Molecular Tumor Registry Enhances Treatment, Support for Patients with Advanced Cancer

Robust precision medicine program helps clinicians find new therapies in real time

Graphic of percision medicine icons

In the rapidly evolving field of precision cancer medicine, new trials and targeted therapies approved for use in patients with advanced-stage cancer harboring specific genetic alterations are continually becoming available. But the volume and complexity of molecular profiling data make it difficult for oncology care teams to keep up with those clinical advances in real time and choose the most appropriate therapies for their patients.

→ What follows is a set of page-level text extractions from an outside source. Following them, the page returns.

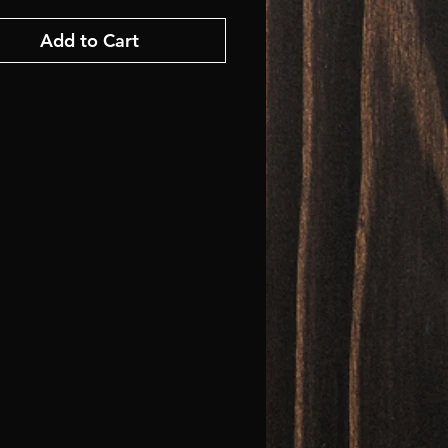
Add to Cart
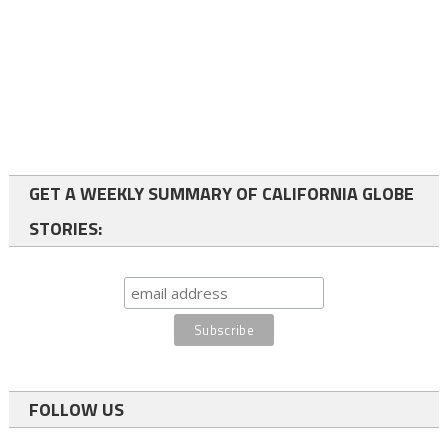
GET A WEEKLY SUMMARY OF CALIFORNIA GLOBE
STORIES:
FOLLOW US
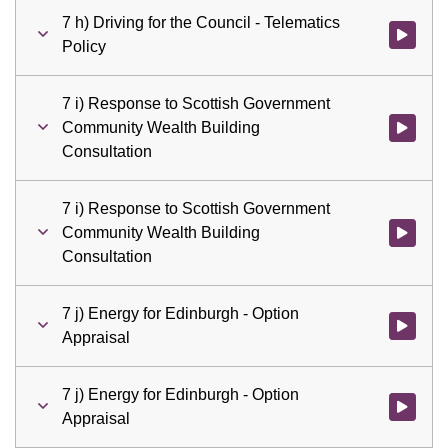
7 h) Driving for the Council - Telematics
Watch vid
Policy
7 i) Response to Scottish Government
Community Wealth Building
Watch vid
Consultation
7 i) Response to Scottish Government
Community Wealth Building
Watch vid
Consultation
7 j) Energy for Edinburgh - Option
Watch vid
Appraisal
7 j) Energy for Edinburgh - Option
Watch vid
Appraisal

To address this ongoing challenge, the Duke Cancer Institute (DCI) has developed a centralized informatics tool and an active multidisciplinary panel of experts to help deliver high-impact genomic information to clinicians across Duke Health. A report on the development and implementation of Duke’s Molecular Registry of Tumors (MRT) and Molecular Tumor Board (MTB) to support the adoption of precision oncology within an academic medical center was featured in the October 2021 issue of JCO Precision Oncology.

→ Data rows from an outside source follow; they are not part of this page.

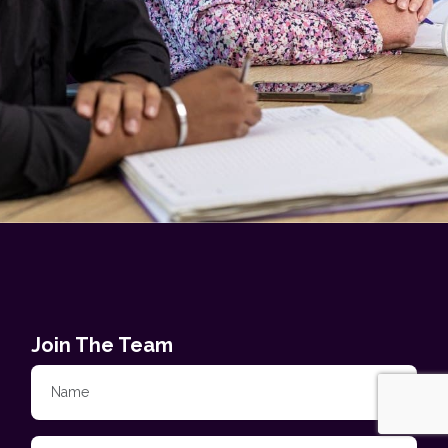
Join The Team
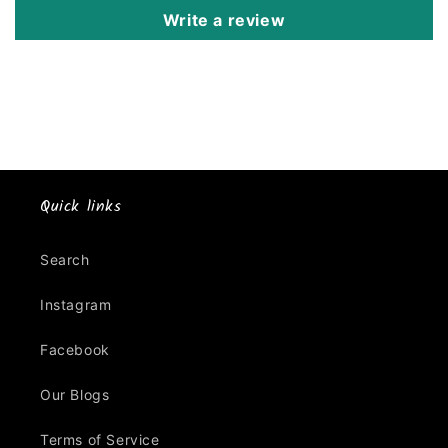
Write a review
Quick links
Search
Instagram
Facebook
Our Blogs
Terms of Service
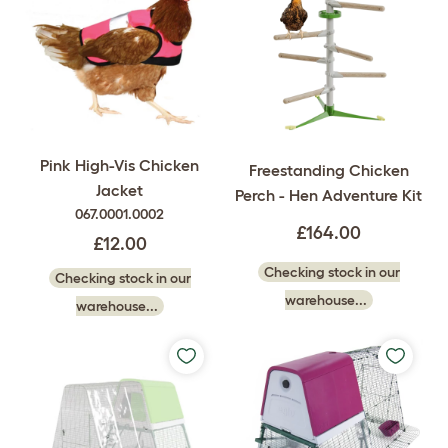
Pink High-Vis Chicken
Freestanding Chicken
Jacket
Perch - Hen Adventure Kit
067.0001.0002
£164.00
£12.00
Checking stock in our
Checking stock in our
warehouse...
warehouse...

Highlights of Duke’s precision oncology program include:

  • Duke MRT: The MRT is a secure clinical database that maintains an ever-growing list of comprehensive genomic profiling test results. With this tool, Duke clinicians can easily search for patients with specific molecular alterations—even extremely rare targets—who could benefit from a newly approved drug or a molecular-or biomarker-driven trial. It also provides notifications to clinicians about new classes of drugs and new therapies.
  • Duke MTB: The MTB—co-led by John H. Strickler, MD, a medical oncologist, and Matthew S. McKinney, MD, a hematologic oncologist—brings together more than 30 molecular pathologists, oncologists, scientists, medical geneticists, and clinical trial teams, who review the weekly output of cases from the MRT. The board then analyzes results of next-generation sequencing tests, discusses clinical recommendations based on specific mutational profiles, and shares its insights with the patient’s care team.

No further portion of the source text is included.